J’ai commencé à marcher.

Je me suis dirigé droit vers la rangée de 4×4 noirs, droit vers les hommes armés de fusils d’assaut, droit vers l’immense escalier qui se déployait lentement des entrailles de la bête.

Le vent a rabattu mes cheveux en arrière, mais je n’ai pas bronché. Pour la première fois de ma vie, je ne fuyais rien. J’avançais vers qui j’étais vraiment.

La distance entre la Honda Odyssey de Frank et l’escalier d’Air Force One était inférieure à cinquante mètres. Pourtant, en la parcourant, j’avais l’impression de traverser le plus large canyon du monde.

Derrière moi s’étendait une vie entière passée à entendre que j’étais insignifiante, incompétente et sans importance. Devant moi s’étendait le monde où je commandais des armées.

Je n’ai pas couru. J’ai marché. Mes talons claquaient rythmiquement sur l’asphalte brûlant, un métronome régulier décomptant les dernières secondes de l’illusion de Frank.

Du coin de l’œil, j’ai aperçu un mouvement. Un mouvement rapide et agressif.

Deux Chevrolet Suburban noires ont foncé sur le tarmac, encadrant l’avion géant. Leur freinage a été brutal : elles ont légèrement dérapé, les pneus crissant et créant une véritable barricade entre moi et le reste de l’aéroport.

Les portes se sont ouvertes avant même que les véhicules ne soient complètement arrêtés.

« Agents fédéraux, reculez ! Reculez ! »

Six hommes en costumes sombres en sortirent. Leurs mouvements, d’une fluidité synchronisée et terrifiante, les faisaient ressembler moins à des individus qu’à un seul organisme programmé pour la violence. Ils portaient des lunettes de soleil enveloppantes et des oreillettes. Et dans leurs mains, ils tenaient des fusils Daniel Defense MK18 en position de tir basse.

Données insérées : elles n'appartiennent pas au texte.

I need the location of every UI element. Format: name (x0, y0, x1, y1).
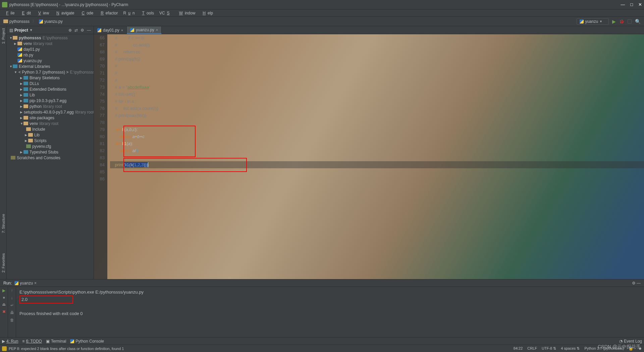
tree-venv2[interactable]: ▼venvlibrary root (7, 121, 94, 126)
code-content[interactable]: # if c == b: # cc.add(i) # return cc # p… (107, 34, 644, 279)
stop-run-button[interactable]: ■ (3, 296, 5, 299)
tree-venv[interactable]: ▶venvlibrary root (7, 41, 94, 46)
gear-icon[interactable]: ⚙ ― (632, 281, 641, 285)
tree-scratches[interactable]: Scratches and Consoles (7, 155, 94, 161)
menu-vcs[interactable]: VCS (157, 10, 174, 16)
tree-file[interactable]: yuanzu.py (7, 58, 94, 63)
python-icon (14, 281, 18, 285)
tree-file[interactable]: nb.py (7, 52, 94, 58)
tree-item[interactable]: ▶Lib (7, 132, 94, 138)
run-button[interactable]: ▶ (612, 19, 616, 24)
status-crlf[interactable]: CRLF (527, 346, 537, 351)
tree-pyvenv[interactable]: pyvenv.cfg (7, 143, 94, 149)
up-icon[interactable]: ↑ (11, 288, 13, 293)
titlebar: pythonssss [E:\pythonssss] - ...\yuanzu.… (0, 0, 644, 9)
editor-tabs: day01.py× yuanzu.py× (94, 26, 644, 34)
down-icon[interactable]: ↓ (11, 296, 13, 300)
menu-view[interactable]: View (34, 10, 51, 16)
sidebar-tab-structure[interactable]: 7: Structure (1, 214, 5, 233)
gear-icon[interactable]: ⚙ (80, 28, 84, 33)
run-label: Run: (3, 281, 12, 285)
wrap-icon[interactable]: ↵ (10, 303, 14, 308)
main-area: 1: Project 7: Structure 2: Favorites ▤ P… (0, 26, 644, 279)
hide-icon[interactable]: ― (87, 28, 91, 33)
stop-button[interactable] (628, 19, 632, 24)
folder-icon (3, 19, 8, 23)
status-enc[interactable]: UTF-8 ⇅ (542, 346, 556, 351)
project-view-icon: ▤ (9, 28, 13, 33)
menu-navigate[interactable]: Navigate (52, 10, 76, 16)
warning-icon[interactable] (2, 346, 7, 351)
tree-lib[interactable]: ▶Extended Definitions (7, 86, 94, 92)
tree-lib[interactable]: ▶Lib (7, 92, 94, 98)
tree-lib[interactable]: ▶pip-19.0.3-py3.7.egg (7, 98, 94, 103)
tree-sitepkg[interactable]: ▶site-packages (7, 115, 94, 121)
menu-refactor[interactable]: Refactor (97, 10, 120, 16)
tree-item[interactable]: ▶Scripts (7, 138, 94, 143)
tree-typeshed[interactable]: ▶Typeshed Stubs (7, 149, 94, 155)
code-editor[interactable]: 6667686970717273747576777879808182838485… (94, 34, 644, 279)
run-config-selector[interactable]: yuanzu ▼ (577, 18, 609, 25)
console-output[interactable]: E:\pythonssss\venv\Scripts\python.exe E:… (16, 287, 644, 337)
status-pos[interactable]: 84:22 (514, 346, 523, 351)
maximize-button[interactable]: □ (630, 2, 633, 7)
menu-tools[interactable]: Tools (138, 10, 156, 16)
project-panel-label[interactable]: Project (14, 28, 28, 33)
tree-lib[interactable]: ▶DLLs (7, 81, 94, 86)
status-bar: PEP 8: expected 2 blank lines after clas… (0, 345, 644, 352)
chevron-right-icon: 〉 (32, 18, 36, 24)
chevron-down-icon[interactable]: ▼ (30, 28, 33, 32)
python-file-icon (39, 19, 43, 24)
breadcrumb-root[interactable]: pythonssss (9, 19, 30, 24)
editor-tab-active[interactable]: yuanzu.py× (127, 27, 162, 34)
run-body: ▶ ■ ⏏ ✖ ↑ ↓ ↵ 🖶 🗑 E:\pythonssss\venv\Scr… (0, 287, 644, 337)
menu-window[interactable]: Window (175, 10, 198, 16)
debug-button[interactable]: 🐞 (619, 19, 624, 24)
rerun-button[interactable]: ▶ (2, 288, 5, 293)
window-title: pythonssss [E:\pythonssss] - ...\yuanzu.… (9, 2, 621, 7)
menu-help[interactable]: Help (199, 10, 215, 16)
bottom-toolbar: ▶ 4: Run ≡ 6: TODO ▣ Terminal Python Con… (0, 337, 644, 345)
close-run-tab-icon[interactable]: × (34, 281, 37, 285)
collapse-icon[interactable]: ⇄ (74, 28, 78, 33)
menu-file[interactable]: File (2, 10, 16, 16)
tree-item[interactable]: Include (7, 126, 94, 132)
tool-pyconsole[interactable]: Python Console (70, 339, 104, 344)
tree-setuptools[interactable]: ▶setuptools-40.8.0-py3.7.egglibrary root (7, 109, 94, 115)
tree-external[interactable]: ▼External Libraries (7, 63, 94, 69)
close-button[interactable]: ✕ (638, 2, 642, 7)
menu-edit[interactable]: Edit (18, 10, 33, 16)
tree-root[interactable]: ▼pythonssssE:\pythonssss (7, 35, 94, 41)
eof-button[interactable]: ⏏ (2, 302, 6, 307)
close-tab-icon[interactable]: × (121, 28, 123, 32)
project-tree[interactable]: ▼pythonssssE:\pythonssss ▶venvlibrary ro… (7, 34, 94, 279)
left-tool-strip: 1: Project 7: Structure 2: Favorites (0, 26, 7, 279)
breadcrumb-file[interactable]: yuanzu.py (44, 19, 63, 24)
sidebar-tab-project[interactable]: 1: Project (1, 28, 5, 44)
project-panel: ▤ Project ▼ ⊕ ⇄ ⚙ ― ▼pythonssssE:\python… (7, 26, 94, 279)
print-icon[interactable]: 🖶 (10, 310, 14, 315)
trash-icon[interactable]: 🗑 (10, 318, 14, 322)
close-tab-icon[interactable]: × (156, 28, 158, 32)
tree-pythonlr[interactable]: ▶pythonlibrary root (7, 103, 94, 109)
tool-eventlog[interactable]: ◔ Event Log (619, 339, 642, 344)
exit-button[interactable]: ✖ (2, 309, 6, 314)
tree-file[interactable]: day01.py (7, 46, 94, 52)
search-icon[interactable]: 🔍 (635, 19, 641, 24)
python-file-icon (130, 28, 134, 32)
tool-terminal[interactable]: ▣ Terminal (46, 339, 66, 344)
run-tab-name[interactable]: yuanzu (20, 281, 33, 285)
menu-run[interactable]: Run (121, 10, 137, 16)
tree-python37[interactable]: ▼< Python 3.7 (pythonssss) >E:\pythonsss… (7, 69, 94, 75)
tool-todo[interactable]: ≡ 6: TODO (22, 339, 42, 344)
sidebar-tab-favorites[interactable]: 2: Favorites (1, 253, 5, 272)
menu-code[interactable]: Code (77, 10, 95, 16)
locate-icon[interactable]: ⊕ (68, 28, 72, 33)
minimize-button[interactable]: ― (621, 2, 625, 7)
project-panel-header: ▤ Project ▼ ⊕ ⇄ ⚙ ― (7, 26, 94, 34)
editor-tab[interactable]: day01.py× (94, 27, 127, 34)
menubar: File Edit View Navigate Code Refactor Ru… (0, 9, 644, 17)
tool-run[interactable]: ▶ 4: Run (2, 339, 18, 344)
tree-lib[interactable]: ▶Binary Skeletons (7, 75, 94, 81)
status-indent[interactable]: 4 spaces ⇅ (561, 346, 580, 351)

Ils ne m’ont pas regardé. Ils n’en avaient pas besoin. Ils savaient exactement qui était l’atout.

Au lieu de cela, ils formèrent un V parfait, une phalange autour de moi. Ils me tournèrent le dos, face à l’extérieur, créant un mur d’acier humain. Leurs armes étaient pointées directement sur la seule menace aux alentours : un homme de 68 ans en bermuda cargo et un faux pilote de 30 ans dont le pantalon était taché d’humidité.

« Ne tirez pas ! Oh mon Dieu, ne tirez pas ! » La voix de Frank était un cri strident, méconnaissable par rapport au baryton profond qu’il utilisait pour me faire la leçon sur la pression des pneus.

Je me suis arrêtée et me suis retournée lentement. À travers les épaules des agents, je l’ai aperçu.

Frank était à genoux. Il avait levé les mains si brusquement qu’il avait failli se déboîter l’épaule. Son visage était figé par une panique absolue. Il regarda les viseurs laser qui dansaient sur le trottoir près de ses genoux et se figa.

« Je n’ai rien fait ! » hurla Frank aux agents en me pointant du doigt d’un air tremblant. « Je ne sais pas ce qu’elle a fait, mais je n’y suis pour rien. Je paie mes impôts. Je suis un bon citoyen. C’est ma belle-fille. Elle est mentalement instable. Emmenez-la. Mais ne me faites pas de mal. »

La trahison fut immédiate. Instinctive. Face à l’autorité, l’homme qui prétendait être le patriarche, le protecteur, le chef de famille, m’avait instantanément offert en sacrifice pour sauver sa propre peau.

À côté de lui, Kyle était figé. Il se tenait près de l’aile de son Piper Cub jaune, la bouche grande ouverte. La tache humide sur le devant de son pantalon kaki s’agrandissait, assombrissant le tissu sous le soleil impitoyable. Le conquérant des cieux s’était fait pipi dessus.